Starting at the line that contains "With the payment" and stopping after the last line, set down the listing exactly as it is. Add nothing.
[[ AVAILABLE DATA open ]]
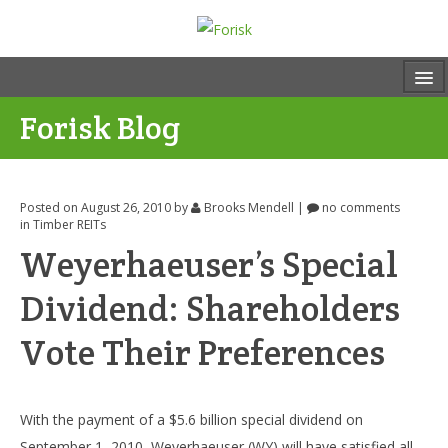
Forisk Blog
Posted on August 26, 2010
by
Brooks Mendell
|
no comments
in
Timber REITs
Weyerhaeuser’s Special
Dividend: Shareholders
Vote Their Preferences
With the payment of a $5.6 billion special dividend on
September 1, 2010, Weyerhaeuser (WY) will have satisfied all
[[ AVAILABLE DATA closed ]]
ANSWER BELOW =>
With the payment of a $5.6 billion special dividend on
September 1, 2010, Weyerhaeuser (WY) will have satisfied all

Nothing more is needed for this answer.